Usage of compromised routers could place emails exchanged in an organization at significant risk of leaks. The firm, based out of California, stated that it was working to fix all compromised hardware devices. Trust Anchor, a component on Cisco routers, was targeted and modified via software vulnerability by Red Balloon researchers. Ang Cui, chief executive of Red Balloon, stated that Trust Anchor could be disabled in stealth. Unsecure changes can be made to Cisco routers, but compromised Trust Anchors would report it as genuine. This could affect almost every Cisco device and is a scary prospect.
Several dozen products have been listed as compromised or vulnerable on Cisco’s official website. Alan Woodward, who is a security expert, stated that it was difficult to estimate number of affected devices, even by Cisco. Much money would have to be spent to fix this. Some experts have questioned how such vulnerabilities were allowed to exist.

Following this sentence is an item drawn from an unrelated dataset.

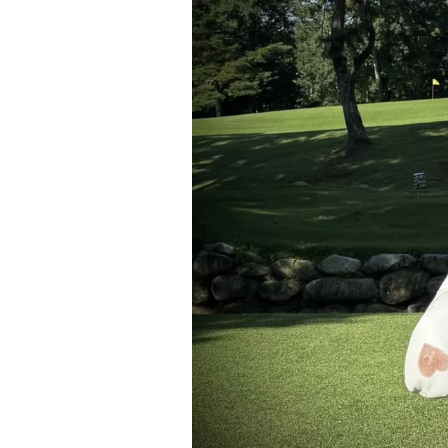
お知らせを受け取る
いつでもメール内のリンクから配信停止できます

The usual policy of most companies is to implement read-only features in hardware with crucial security functions. Code is unalterable once it is manufactured, said Andrew Tierney, a security expert from Pen Test. He said Cisco’s policy of not implementing this move was worrisome. Solutions to fix affected devices are very limited. He stated that it would be difficult for users to even realize that their devices have been compromised or for users to repair such compromised devices. On-premise programming will be required, since the fix also includes repairing hardware components.
The company declared on its official website that software fixes against these vulnerabilities were currently under development and they would soon be released for all compromised devices.